After almost one month since the September 30 police strike, things in Ecuador have calmed down. The police uprising ultimately worked for the troops because they got what they wanted: Leaders of the National Assembly, including those from the same political party of President Correa, didn’t take into consideration the reforms sent by Correa that would reduce benefits, and the project became law in a process that many called “automatic [es],” without further discussion.

Even though the cause for discontent from members of the Ecuadorian police and some members of the Ecuadorian Air Force (FAE by its initials in Spanish) was solved, investigations to determine who is responsible for the September 30 uprising have continued. So far, 14 members of the police are being processed by the Attorney General.

President Correa, on his Saturday broadcast from Ichimbia in the capital, Quito, said the main actor of the strike has been identified as former police sergeant Luis Aníbal Martínez Vilañez [es]. Spanish Readers Blog [es] writes that the former sergeant didn’t show up to a court audience he was to attend for alleged human rights violations. Presumably, Martinez has already left Ecuador.

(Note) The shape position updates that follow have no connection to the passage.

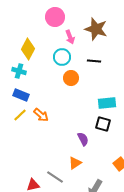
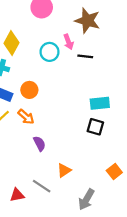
pink arrow: (70, 37) -> (69, 42), moved
orange circle: (71, 78) -> (29, 90), moved
purple semicircle: (83, 139) -> (39, 144), moved

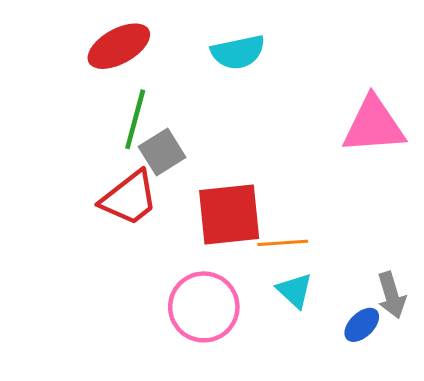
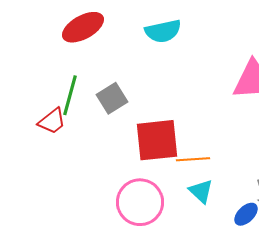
green line: (135, 119) -> (70, 95), moved
red trapezoid: (129, 198) -> (52, 121), moved, size x0.7

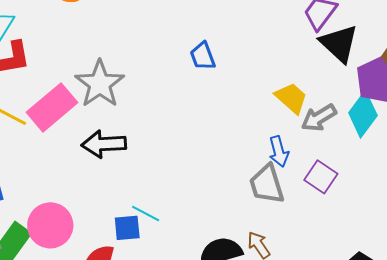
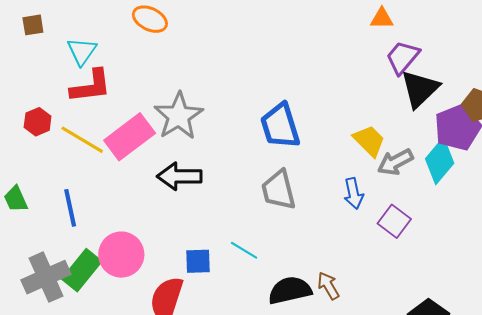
black triangle: (339, 43) -> (420, 89), turned 30
blue trapezoid: (203, 56) -> (280, 126), moved, size x1.6
gray trapezoid: (267, 184) -> (279, 190), moved
cyan line: (146, 213) -> (244, 250), moved

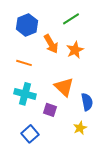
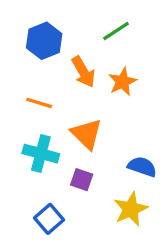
orange triangle: (64, 87) -> (87, 134), moved
blue semicircle: (87, 102) -> (142, 167), turned -60
yellow star: (80, 128) -> (131, 209), size x1.5

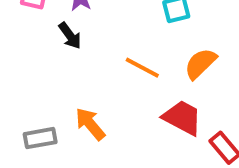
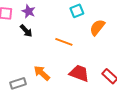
orange semicircle: (200, 64) -> (97, 27), moved
red trapezoid: (182, 118) -> (79, 73), moved

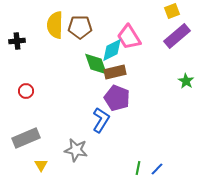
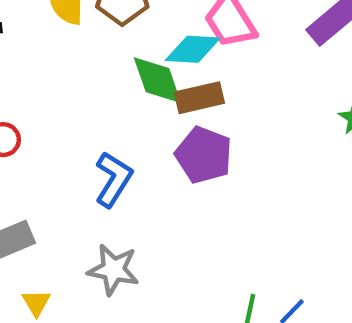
cyan diamond: (112, 50) -> (193, 49), turned 30
blue L-shape: (101, 120) -> (113, 179), moved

In Ecuador, with or without the police, the thieves carry out their business; but Ecuafriki’s blogger [es] explains that on that September 30, the thieves were the ones who benefited the most:

Así es, mientras la policía estuvo en todo el movimiento para reclamar sus derechos, un grupo (bastante grande) de ladrones y vándalos salieron a las calles a hacer de las suyas. Cuando el gato duerme, los ratones se pasean (como dijo alguien por ahí, se enteraron que no había policía, cogieron sus mejores gorras planas, sus pantalones bajos, sus mejores cuchillos y salieron a disfrutar de la libertad…)

So while police members were present throughout the entire movement to demand their rights, one group (quite large) of thieves and vandals took to the streets to make them theirs. When the cat's away the mice will walk (as someone said out there, they learned that there were no police, took their best flat hats, their fat pullovers, their best knives and went out to enjoy the freedom …)

Latin America has been receiving a lot of attention from international media this past month: Mario Vargas Llosa and his Nobel Prize in Literature, the rescue of 33 miners in Chile and of course the police strike in Ecuador. Hoy y Ahora’s blogger [es] doubts Ecuadorians could repeat the words by Chilean President Sebastián Piñera after the rescue of the 33 miners: “We did it the Chilean way”

No podemos basar la situación de un país en un solo hecho, en un solo triunfo o fracaso. Pero en esta ocasión, estos sucesos parecerían revelar mucho de nuestra realidad. En el caso ecuatoriano, una triste y decepcionante realidad.

We can not base the status of a country on a single event, on a single success or failure. But this time, these events might seem to reveal much of our reality. In the case of Ecuador, a sad and disappointing reality.

Politica y Sociedad [es] is another blog who tries to explain the irrationality of the troop's salary claims. Blogger Luis Alberto Mendieta blames right-wing Ecuadorians for the events of September 30:

Bastó mencionarles que les quitarían el biberón para que sus intereses egoístas pisoteen la racionalidad y el patriotismo… Intento de golpe de estado porque les quitaron un BONO… Y de yapa, como animales, querían matar al que, con toda razón, propone quitarles la teta. Si eso es ‘pueblo’, el concepto de sociedad HUMANA vale un carajo, porque bien podría mañana matar a mi vecino por un plato de fritada, y sería un excelente ejemplar de ‘pueblo’, porque no me convidó un poquito…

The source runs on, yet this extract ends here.